### What the task asks
Please output each entry in the material beneath exactly as shown.

### Provided data
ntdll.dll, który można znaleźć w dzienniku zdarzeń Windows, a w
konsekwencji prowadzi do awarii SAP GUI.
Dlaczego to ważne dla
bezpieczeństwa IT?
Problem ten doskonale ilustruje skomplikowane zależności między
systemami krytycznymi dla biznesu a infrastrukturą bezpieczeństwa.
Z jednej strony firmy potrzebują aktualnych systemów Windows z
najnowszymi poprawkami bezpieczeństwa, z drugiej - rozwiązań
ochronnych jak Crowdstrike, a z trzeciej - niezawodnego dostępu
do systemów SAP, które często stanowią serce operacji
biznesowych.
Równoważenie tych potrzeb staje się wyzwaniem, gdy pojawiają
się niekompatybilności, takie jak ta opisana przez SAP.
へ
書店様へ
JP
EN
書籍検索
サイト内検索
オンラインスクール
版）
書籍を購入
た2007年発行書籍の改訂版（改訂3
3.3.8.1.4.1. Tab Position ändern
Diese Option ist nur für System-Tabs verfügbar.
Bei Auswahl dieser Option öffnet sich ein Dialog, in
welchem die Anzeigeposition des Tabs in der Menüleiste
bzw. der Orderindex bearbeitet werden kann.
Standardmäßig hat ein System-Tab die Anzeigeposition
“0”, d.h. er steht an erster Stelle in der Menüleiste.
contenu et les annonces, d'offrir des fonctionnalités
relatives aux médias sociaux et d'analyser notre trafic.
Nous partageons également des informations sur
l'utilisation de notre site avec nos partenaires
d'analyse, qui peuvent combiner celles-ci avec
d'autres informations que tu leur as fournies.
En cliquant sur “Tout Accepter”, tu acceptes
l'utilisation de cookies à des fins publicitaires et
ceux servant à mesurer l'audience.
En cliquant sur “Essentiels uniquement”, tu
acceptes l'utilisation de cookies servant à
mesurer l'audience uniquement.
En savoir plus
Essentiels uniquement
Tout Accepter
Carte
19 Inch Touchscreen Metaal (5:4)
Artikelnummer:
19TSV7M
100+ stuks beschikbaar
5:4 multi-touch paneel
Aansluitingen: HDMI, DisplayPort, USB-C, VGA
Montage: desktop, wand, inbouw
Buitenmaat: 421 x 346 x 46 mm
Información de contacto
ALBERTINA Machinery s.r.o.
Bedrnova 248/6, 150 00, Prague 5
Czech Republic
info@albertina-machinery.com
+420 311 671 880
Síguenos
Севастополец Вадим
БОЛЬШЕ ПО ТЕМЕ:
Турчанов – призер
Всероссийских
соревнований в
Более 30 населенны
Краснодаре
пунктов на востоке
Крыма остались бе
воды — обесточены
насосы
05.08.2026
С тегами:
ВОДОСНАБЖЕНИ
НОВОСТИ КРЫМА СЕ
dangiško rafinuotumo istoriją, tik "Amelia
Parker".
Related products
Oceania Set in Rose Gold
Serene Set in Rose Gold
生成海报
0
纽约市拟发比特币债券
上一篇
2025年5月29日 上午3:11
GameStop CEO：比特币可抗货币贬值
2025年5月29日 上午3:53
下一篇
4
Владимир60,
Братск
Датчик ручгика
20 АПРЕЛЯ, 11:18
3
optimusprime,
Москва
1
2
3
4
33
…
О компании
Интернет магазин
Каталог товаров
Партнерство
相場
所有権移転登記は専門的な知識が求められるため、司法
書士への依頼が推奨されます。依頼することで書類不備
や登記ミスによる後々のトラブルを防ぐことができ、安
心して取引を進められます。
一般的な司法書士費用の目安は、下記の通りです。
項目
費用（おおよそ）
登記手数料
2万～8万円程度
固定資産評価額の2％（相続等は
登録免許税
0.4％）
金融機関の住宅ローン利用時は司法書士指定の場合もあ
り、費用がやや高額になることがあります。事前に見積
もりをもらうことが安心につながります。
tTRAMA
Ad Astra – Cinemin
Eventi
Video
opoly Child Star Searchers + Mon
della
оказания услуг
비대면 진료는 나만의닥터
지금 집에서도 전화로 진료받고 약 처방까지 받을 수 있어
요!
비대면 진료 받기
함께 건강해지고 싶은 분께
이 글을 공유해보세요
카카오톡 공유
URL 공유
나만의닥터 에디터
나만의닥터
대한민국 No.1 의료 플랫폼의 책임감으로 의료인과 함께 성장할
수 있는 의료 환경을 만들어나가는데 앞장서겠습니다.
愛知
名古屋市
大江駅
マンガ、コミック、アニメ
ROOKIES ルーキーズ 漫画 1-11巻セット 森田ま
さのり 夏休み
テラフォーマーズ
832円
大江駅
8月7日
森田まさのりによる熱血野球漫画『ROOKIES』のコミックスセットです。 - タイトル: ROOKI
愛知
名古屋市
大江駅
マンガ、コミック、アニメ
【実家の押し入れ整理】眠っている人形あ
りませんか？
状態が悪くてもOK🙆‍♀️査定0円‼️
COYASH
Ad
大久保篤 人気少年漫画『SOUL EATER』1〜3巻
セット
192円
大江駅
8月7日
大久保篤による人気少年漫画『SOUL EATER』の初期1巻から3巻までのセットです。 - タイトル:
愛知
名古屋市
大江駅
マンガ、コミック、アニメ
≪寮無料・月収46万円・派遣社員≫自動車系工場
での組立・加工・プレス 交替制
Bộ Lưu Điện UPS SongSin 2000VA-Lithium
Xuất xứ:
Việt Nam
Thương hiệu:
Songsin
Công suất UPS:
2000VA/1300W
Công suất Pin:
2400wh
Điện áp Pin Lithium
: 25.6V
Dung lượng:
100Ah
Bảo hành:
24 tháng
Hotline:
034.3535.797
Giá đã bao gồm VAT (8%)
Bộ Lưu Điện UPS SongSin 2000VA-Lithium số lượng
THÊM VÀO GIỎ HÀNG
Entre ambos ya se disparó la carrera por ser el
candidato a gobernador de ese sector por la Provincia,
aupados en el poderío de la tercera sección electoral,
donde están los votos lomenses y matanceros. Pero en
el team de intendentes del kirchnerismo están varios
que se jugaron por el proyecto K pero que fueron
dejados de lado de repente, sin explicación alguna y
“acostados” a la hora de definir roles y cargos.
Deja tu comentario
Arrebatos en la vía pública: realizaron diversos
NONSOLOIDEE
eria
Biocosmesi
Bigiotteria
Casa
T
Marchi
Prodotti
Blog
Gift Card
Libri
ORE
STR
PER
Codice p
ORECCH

### Solution to this task
ntdll.dll, który można znaleźć w dzienniku zdarzeń Windows, a w
konsekwencji prowadzi do awarii SAP GUI.
Dlaczego to ważne dla
bezpieczeństwa IT?
Problem ten doskonale ilustruje skomplikowane zależności między
systemami krytycznymi dla biznesu a infrastrukturą bezpieczeństwa.
Z jednej strony firmy potrzebują aktualnych systemów Windows z
najnowszymi poprawkami bezpieczeństwa, z drugiej - rozwiązań
ochronnych jak Crowdstrike, a z trzeciej - niezawodnego dostępu
do systemów SAP, które często stanowią serce operacji
biznesowych.
Równoważenie tych potrzeb staje się wyzwaniem, gdy pojawiają
się niekompatybilności, takie jak ta opisana przez SAP.
へ
書店様へ
JP
EN
書籍検索
サイト内検索
オンラインスクール
版）
書籍を購入
た2007年発行書籍の改訂版（改訂3
3.3.8.1.4.1. Tab Position ändern
Diese Option ist nur für System-Tabs verfügbar.
Bei Auswahl dieser Option öffnet sich ein Dialog, in
welchem die Anzeigeposition des Tabs in der Menüleiste
bzw. der Orderindex bearbeitet werden kann.
Standardmäßig hat ein System-Tab die Anzeigeposition
“0”, d.h. er steht an erster Stelle in der Menüleiste.
contenu et les annonces, d'offrir des fonctionnalités
relatives aux médias sociaux et d'analyser notre trafic.
Nous partageons également des informations sur
l'utilisation de notre site avec nos partenaires
d'analyse, qui peuvent combiner celles-ci avec
d'autres informations que tu leur as fournies.
En cliquant sur “Tout Accepter”, tu acceptes
l'utilisation de cookies à des fins publicitaires et
ceux servant à mesurer l'audience.
En cliquant sur “Essentiels uniquement”, tu
acceptes l'utilisation de cookies servant à
mesurer l'audience uniquement.
En savoir plus
Essentiels uniquement
Tout Accepter
Carte
19 Inch Touchscreen Metaal (5:4)
Artikelnummer:
19TSV7M
100+ stuks beschikbaar
5:4 multi-touch paneel
Aansluitingen: HDMI, DisplayPort, USB-C, VGA
Montage: desktop, wand, inbouw
Buitenmaat: 421 x 346 x 46 mm
Información de contacto
ALBERTINA Machinery s.r.o.
Bedrnova 248/6, 150 00, Prague 5
Czech Republic
info@albertina-machinery.com
+420 311 671 880
Síguenos
Севастополец Вадим
БОЛЬШЕ ПО ТЕМЕ:
Турчанов – призер
Всероссийских
соревнований в
Более 30 населенны
Краснодаре
пунктов на востоке
Крыма остались бе
воды — обесточены
насосы
05.08.2026
С тегами:
ВОДОСНАБЖЕНИ
НОВОСТИ КРЫМА СЕ
dangiško rafinuotumo istoriją, tik "Amelia
Parker".
Related products
Oceania Set in Rose Gold
Serene Set in Rose Gold
生成海报
0
纽约市拟发比特币债券
上一篇
2025年5月29日 上午3:11
GameStop CEO：比特币可抗货币贬值
2025年5月29日 上午3:53
下一篇
4
Владимир60,
Братск
Датчик ручгика
20 АПРЕЛЯ, 11:18
3
optimusprime,
Москва
1
2
3
4
33
…
О компании
Интернет магазин
Каталог товаров
Партнерство
相場
所有権移転登記は専門的な知識が求められるため、司法
書士への依頼が推奨されます。依頼することで書類不備
や登記ミスによる後々のトラブルを防ぐことができ、安
心して取引を進められます。
一般的な司法書士費用の目安は、下記の通りです。
項目
費用（おおよそ）
登記手数料
2万～8万円程度
固定資産評価額の2％（相続等は
登録免許税
0.4％）
金融機関の住宅ローン利用時は司法書士指定の場合もあ
り、費用がやや高額になることがあります。事前に見積
もりをもらうことが安心につながります。
tTRAMA
Ad Astra – Cinemin
Eventi
Video
opoly Child Star Searchers + Mon
della
оказания услуг
비대면 진료는 나만의닥터
지금 집에서도 전화로 진료받고 약 처방까지 받을 수 있어
요!
비대면 진료 받기
함께 건강해지고 싶은 분께
이 글을 공유해보세요
카카오톡 공유
URL 공유
나만의닥터 에디터
나만의닥터
대한민국 No.1 의료 플랫폼의 책임감으로 의료인과 함께 성장할
수 있는 의료 환경을 만들어나가는데 앞장서겠습니다.
愛知
名古屋市
大江駅
マンガ、コミック、アニメ
ROOKIES ルーキーズ 漫画 1-11巻セット 森田ま
さのり 夏休み
テラフォーマーズ
832円
大江駅
8月7日
森田まさのりによる熱血野球漫画『ROOKIES』のコミックスセットです。 - タイトル: ROOKI
愛知
名古屋市
大江駅
マンガ、コミック、アニメ
【実家の押し入れ整理】眠っている人形あ
りませんか？
状態が悪くてもOK🙆‍♀️査定0円‼️
COYASH
Ad
大久保篤 人気少年漫画『SOUL EATER』1〜3巻
セット
192円
大江駅
8月7日
大久保篤による人気少年漫画『SOUL EATER』の初期1巻から3巻までのセットです。 - タイトル:
愛知
名古屋市
大江駅
マンガ、コミック、アニメ
≪寮無料・月収46万円・派遣社員≫自動車系工場
での組立・加工・プレス 交替制
Bộ Lưu Điện UPS SongSin 2000VA-Lithium
Xuất xứ:
Việt Nam
Thương hiệu:
Songsin
Công suất UPS:
2000VA/1300W
Công suất Pin:
2400wh
Điện áp Pin Lithium
: 25.6V
Dung lượng:
100Ah
Bảo hành:
24 tháng
Hotline:
034.3535.797
Giá đã bao gồm VAT (8%)
Bộ Lưu Điện UPS SongSin 2000VA-Lithium số lượng
THÊM VÀO GIỎ HÀNG
Entre ambos ya se disparó la carrera por ser el
candidato a gobernador de ese sector por la Provincia,
aupados en el poderío de la tercera sección electoral,
donde están los votos lomenses y matanceros. Pero en
el team de intendentes del kirchnerismo están varios
que se jugaron por el proyecto K pero que fueron
dejados de lado de repente, sin explicación alguna y
“acostados” a la hora de definir roles y cargos.
Deja tu comentario
Arrebatos en la vía pública: realizaron diversos
NONSOLOIDEE
eria
Biocosmesi
Bigiotteria
Casa
T
Marchi
Prodotti
Blog
Gift Card
Libri
ORE
STR
PER
Codice p
ORECCH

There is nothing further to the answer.